The strategic significance of this move extends beyond mere performance metrics. By diversifying its hardware partnerships, OpenAI is positioning itself to reduce reliance on Nvidia's GPU ecosystem, which currently dominates AI infrastructure. Sachin Katti, OpenAI's head of compute, emphasized the importance of this partnership, noting Cerebras as a valuable engineering collaborator in expanding platform capabilities.
Codex-Spark represents a focused approach to AI model development, prioritizing speed and efficiency for coding tasks over the broad knowledge base of larger models. The model features a 128,000-token context window and operates exclusively with text input at launch. This specialization allows for optimized performance in its target domain while maintaining practical utility for developers.

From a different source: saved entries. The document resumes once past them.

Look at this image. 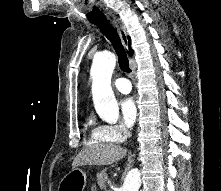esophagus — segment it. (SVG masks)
Instances as JSON below:
<instances>
[{
    "label": "esophagus",
    "instance_id": "esophagus-1",
    "mask_svg": "<svg viewBox=\"0 0 221 191\" xmlns=\"http://www.w3.org/2000/svg\"><path fill=\"white\" fill-rule=\"evenodd\" d=\"M108 20L112 23L114 27H116L124 46L128 48L127 34L120 20L114 15H109Z\"/></svg>",
    "mask_w": 221,
    "mask_h": 191
}]
</instances>
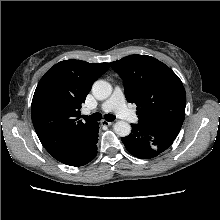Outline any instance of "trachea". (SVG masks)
Wrapping results in <instances>:
<instances>
[{"mask_svg": "<svg viewBox=\"0 0 220 220\" xmlns=\"http://www.w3.org/2000/svg\"><path fill=\"white\" fill-rule=\"evenodd\" d=\"M82 117L85 120H92V121H100L102 119V115L100 113H98V112L94 113V114H92L90 116L83 115ZM115 118L116 117L114 115H111V114H106L105 115V120L109 121V122L114 121Z\"/></svg>", "mask_w": 220, "mask_h": 220, "instance_id": "1", "label": "trachea"}]
</instances>
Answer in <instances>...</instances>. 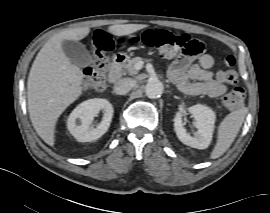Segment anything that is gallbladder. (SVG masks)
<instances>
[{
	"label": "gallbladder",
	"mask_w": 270,
	"mask_h": 213,
	"mask_svg": "<svg viewBox=\"0 0 270 213\" xmlns=\"http://www.w3.org/2000/svg\"><path fill=\"white\" fill-rule=\"evenodd\" d=\"M62 50L70 62L79 67H86L90 64L92 57L85 46L72 40H64L61 44Z\"/></svg>",
	"instance_id": "obj_1"
}]
</instances>
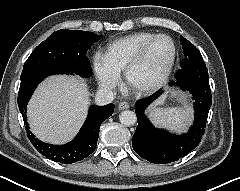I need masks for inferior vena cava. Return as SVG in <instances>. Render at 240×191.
Returning <instances> with one entry per match:
<instances>
[{"mask_svg":"<svg viewBox=\"0 0 240 191\" xmlns=\"http://www.w3.org/2000/svg\"><path fill=\"white\" fill-rule=\"evenodd\" d=\"M115 98V94L112 90L101 88L96 92L95 103L97 105H106L111 103Z\"/></svg>","mask_w":240,"mask_h":191,"instance_id":"obj_1","label":"inferior vena cava"}]
</instances>
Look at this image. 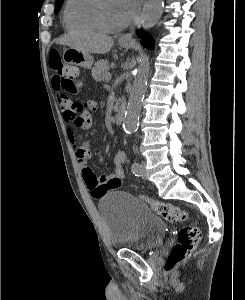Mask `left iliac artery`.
I'll use <instances>...</instances> for the list:
<instances>
[{
    "label": "left iliac artery",
    "mask_w": 245,
    "mask_h": 300,
    "mask_svg": "<svg viewBox=\"0 0 245 300\" xmlns=\"http://www.w3.org/2000/svg\"><path fill=\"white\" fill-rule=\"evenodd\" d=\"M131 169L135 176H141V166L139 163H133Z\"/></svg>",
    "instance_id": "44dca946"
}]
</instances>
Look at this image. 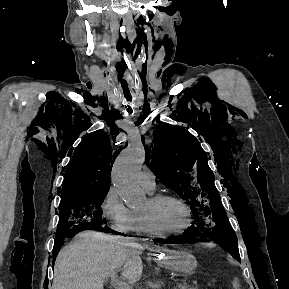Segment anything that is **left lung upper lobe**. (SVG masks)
I'll use <instances>...</instances> for the list:
<instances>
[{
	"label": "left lung upper lobe",
	"mask_w": 289,
	"mask_h": 289,
	"mask_svg": "<svg viewBox=\"0 0 289 289\" xmlns=\"http://www.w3.org/2000/svg\"><path fill=\"white\" fill-rule=\"evenodd\" d=\"M146 149V163L166 186L187 200L195 217L188 231L208 229L214 241L240 259L236 234L228 223L214 175L198 140L179 126L160 124Z\"/></svg>",
	"instance_id": "obj_1"
}]
</instances>
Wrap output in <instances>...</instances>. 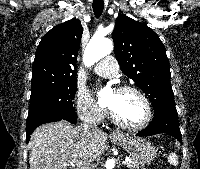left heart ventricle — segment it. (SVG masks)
I'll list each match as a JSON object with an SVG mask.
<instances>
[{
	"mask_svg": "<svg viewBox=\"0 0 200 169\" xmlns=\"http://www.w3.org/2000/svg\"><path fill=\"white\" fill-rule=\"evenodd\" d=\"M107 104L111 107L119 119L124 123L137 126L146 118V107L139 95L134 92H112Z\"/></svg>",
	"mask_w": 200,
	"mask_h": 169,
	"instance_id": "obj_1",
	"label": "left heart ventricle"
}]
</instances>
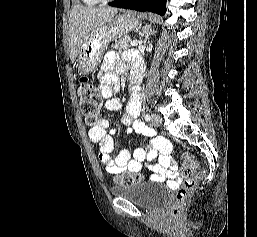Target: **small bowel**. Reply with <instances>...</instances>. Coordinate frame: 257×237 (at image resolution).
<instances>
[{"instance_id":"1","label":"small bowel","mask_w":257,"mask_h":237,"mask_svg":"<svg viewBox=\"0 0 257 237\" xmlns=\"http://www.w3.org/2000/svg\"><path fill=\"white\" fill-rule=\"evenodd\" d=\"M130 61H134L130 68L131 75L135 71L141 74L140 63L136 62L135 58H130ZM127 68L128 62H121L117 52L112 51L105 55L104 63L99 73V80L101 82L100 89L106 98L105 108L108 111L116 112L122 108L121 102L118 99L111 98V95L119 88L117 75L125 73ZM133 89L134 93L127 103L121 122L126 126V135L133 132L142 133L149 138L150 145L137 148L133 153V158H131L127 150H122L115 157H112L114 148L112 135L115 130L108 131L109 123L103 118L89 129L88 137L92 142L99 145V160L109 173L139 172L144 162H148L152 180H168L172 185H176L180 181V176L170 155L171 144L166 138L156 136L153 131L137 120L140 114L138 86H134Z\"/></svg>"}]
</instances>
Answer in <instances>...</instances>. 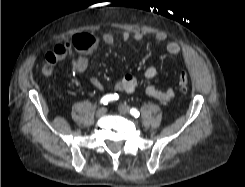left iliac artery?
Returning <instances> with one entry per match:
<instances>
[{
	"label": "left iliac artery",
	"instance_id": "left-iliac-artery-1",
	"mask_svg": "<svg viewBox=\"0 0 245 187\" xmlns=\"http://www.w3.org/2000/svg\"><path fill=\"white\" fill-rule=\"evenodd\" d=\"M130 114L132 115V116H134V117H139V115H140V112L136 109V108H132L131 110H130Z\"/></svg>",
	"mask_w": 245,
	"mask_h": 187
}]
</instances>
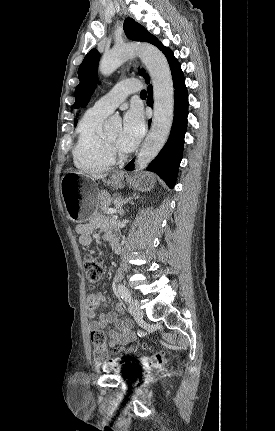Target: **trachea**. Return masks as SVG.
Returning a JSON list of instances; mask_svg holds the SVG:
<instances>
[{"mask_svg": "<svg viewBox=\"0 0 275 431\" xmlns=\"http://www.w3.org/2000/svg\"><path fill=\"white\" fill-rule=\"evenodd\" d=\"M140 96H141V97H146V96H147L146 91H145V90H142V91L140 92Z\"/></svg>", "mask_w": 275, "mask_h": 431, "instance_id": "1", "label": "trachea"}]
</instances>
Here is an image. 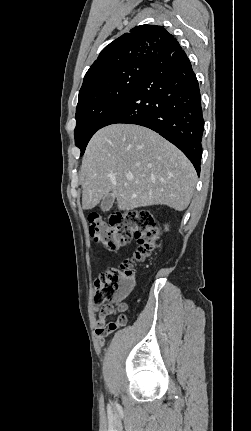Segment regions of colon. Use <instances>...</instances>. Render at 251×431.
<instances>
[{"instance_id": "obj_1", "label": "colon", "mask_w": 251, "mask_h": 431, "mask_svg": "<svg viewBox=\"0 0 251 431\" xmlns=\"http://www.w3.org/2000/svg\"><path fill=\"white\" fill-rule=\"evenodd\" d=\"M87 224L91 240L108 250H117L132 239L138 242L131 259L101 273L95 281V303L110 314L119 313L117 321L109 324V329L115 330L127 321L124 314L127 304L123 299L133 286L134 262L145 260L158 249V229L153 215L143 209L114 214L108 221L97 213H90Z\"/></svg>"}]
</instances>
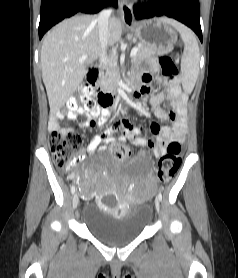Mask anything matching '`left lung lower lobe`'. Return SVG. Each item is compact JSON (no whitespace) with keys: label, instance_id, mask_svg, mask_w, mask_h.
I'll return each mask as SVG.
<instances>
[{"label":"left lung lower lobe","instance_id":"obj_1","mask_svg":"<svg viewBox=\"0 0 238 278\" xmlns=\"http://www.w3.org/2000/svg\"><path fill=\"white\" fill-rule=\"evenodd\" d=\"M134 15L137 20L174 18L190 27L202 42L199 0H149L144 5L134 6Z\"/></svg>","mask_w":238,"mask_h":278}]
</instances>
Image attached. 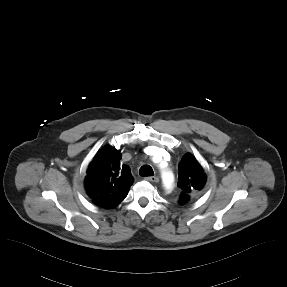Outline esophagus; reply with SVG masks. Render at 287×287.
Wrapping results in <instances>:
<instances>
[{
    "instance_id": "obj_1",
    "label": "esophagus",
    "mask_w": 287,
    "mask_h": 287,
    "mask_svg": "<svg viewBox=\"0 0 287 287\" xmlns=\"http://www.w3.org/2000/svg\"><path fill=\"white\" fill-rule=\"evenodd\" d=\"M145 180H147V181H149V182H155V183L159 182V179H158V177H156V176H148V177H145Z\"/></svg>"
}]
</instances>
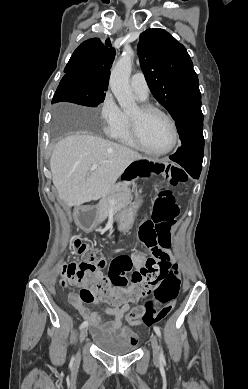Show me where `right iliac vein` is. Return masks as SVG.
Wrapping results in <instances>:
<instances>
[{
  "label": "right iliac vein",
  "mask_w": 248,
  "mask_h": 389,
  "mask_svg": "<svg viewBox=\"0 0 248 389\" xmlns=\"http://www.w3.org/2000/svg\"><path fill=\"white\" fill-rule=\"evenodd\" d=\"M86 336H87V330H86V328H83L80 332V335H79L80 344H82L84 342Z\"/></svg>",
  "instance_id": "obj_1"
}]
</instances>
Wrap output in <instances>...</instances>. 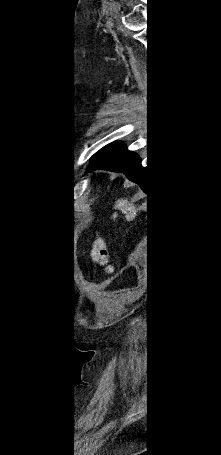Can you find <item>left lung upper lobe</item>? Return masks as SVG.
Segmentation results:
<instances>
[{
	"instance_id": "1",
	"label": "left lung upper lobe",
	"mask_w": 221,
	"mask_h": 455,
	"mask_svg": "<svg viewBox=\"0 0 221 455\" xmlns=\"http://www.w3.org/2000/svg\"><path fill=\"white\" fill-rule=\"evenodd\" d=\"M102 149H103V148H102ZM102 149H101V150H102ZM101 150H99L95 155H93L92 158H93L94 156H96Z\"/></svg>"
}]
</instances>
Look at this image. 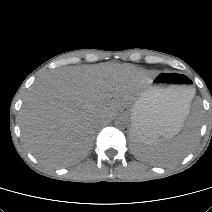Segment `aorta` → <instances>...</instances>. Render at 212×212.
<instances>
[{"mask_svg":"<svg viewBox=\"0 0 212 212\" xmlns=\"http://www.w3.org/2000/svg\"><path fill=\"white\" fill-rule=\"evenodd\" d=\"M114 125L117 128H124L127 125V120L124 117H118L115 121H114Z\"/></svg>","mask_w":212,"mask_h":212,"instance_id":"obj_1","label":"aorta"}]
</instances>
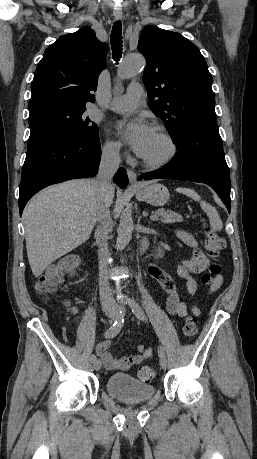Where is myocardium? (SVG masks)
<instances>
[{
	"label": "myocardium",
	"instance_id": "myocardium-1",
	"mask_svg": "<svg viewBox=\"0 0 257 459\" xmlns=\"http://www.w3.org/2000/svg\"><path fill=\"white\" fill-rule=\"evenodd\" d=\"M154 130H156L163 137V139L167 142L169 146V151L163 158L158 159V160H149L144 157H140V158L144 166L150 169H160V168L167 166L175 159L178 153V145L175 139L173 138V136L168 132V130L165 127L161 125H155Z\"/></svg>",
	"mask_w": 257,
	"mask_h": 459
}]
</instances>
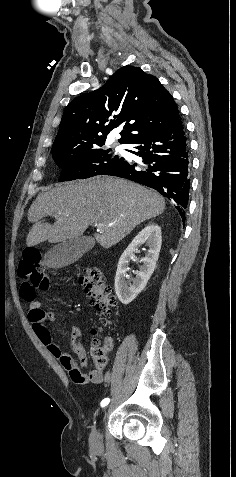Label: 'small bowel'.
Returning a JSON list of instances; mask_svg holds the SVG:
<instances>
[{
    "label": "small bowel",
    "mask_w": 236,
    "mask_h": 477,
    "mask_svg": "<svg viewBox=\"0 0 236 477\" xmlns=\"http://www.w3.org/2000/svg\"><path fill=\"white\" fill-rule=\"evenodd\" d=\"M29 321L31 322L32 329L38 339L46 346L49 352L57 358L63 368L68 372L72 381L77 384L86 383H101L108 380L110 372L103 375L100 371L92 370L88 373H83L78 366L77 360L82 367H86L88 359L86 350L83 345L80 344L79 338L84 332V328L80 326H74L70 333L72 352L64 350L53 339L49 323L56 320L54 312L45 311L41 302H32L29 305L28 313ZM105 352L108 354L113 349V341L111 338H106L103 344Z\"/></svg>",
    "instance_id": "1"
}]
</instances>
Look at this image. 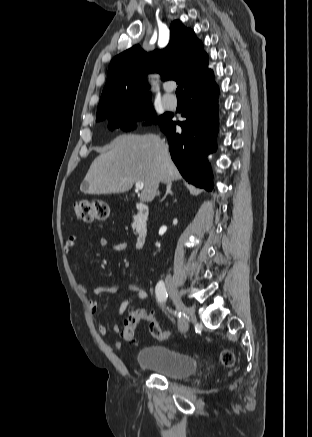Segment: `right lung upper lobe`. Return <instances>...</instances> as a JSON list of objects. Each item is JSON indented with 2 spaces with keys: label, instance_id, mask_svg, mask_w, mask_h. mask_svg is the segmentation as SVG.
Returning a JSON list of instances; mask_svg holds the SVG:
<instances>
[{
  "label": "right lung upper lobe",
  "instance_id": "cb5924a9",
  "mask_svg": "<svg viewBox=\"0 0 312 437\" xmlns=\"http://www.w3.org/2000/svg\"><path fill=\"white\" fill-rule=\"evenodd\" d=\"M164 80L172 79L184 85V92L212 74L208 56L193 30L175 20L170 26V42L163 50L150 55L139 45L120 53L111 61L107 82L97 109V118L131 104L150 102L146 75L151 68Z\"/></svg>",
  "mask_w": 312,
  "mask_h": 437
}]
</instances>
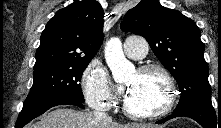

Access to the new model is currently limited to ChatGPT Pro subscribers, who pay $200 monthly for premium features. Users can interact with Codex-Spark through multiple interfaces including the dedicated Codex application, command-line tools, and Visual Studio Code extensions. OpenAI is also gradually expanding API access to selected design partners, suggesting a measured rollout strategy.
Performance comparisons reveal the substantial improvements achieved through this hardware transition. OpenAI's existing models running on Nvidia infrastructure deliver significantly lower token rates: GPT-4o processes approximately 147 tokens per second, o3-mini reaches 167 tokens per second, and GPT-4o mini operates at around 52 tokens per second. The 1,000 tokens per second achieved by Codex-Spark represents a dramatic leap in processing speed.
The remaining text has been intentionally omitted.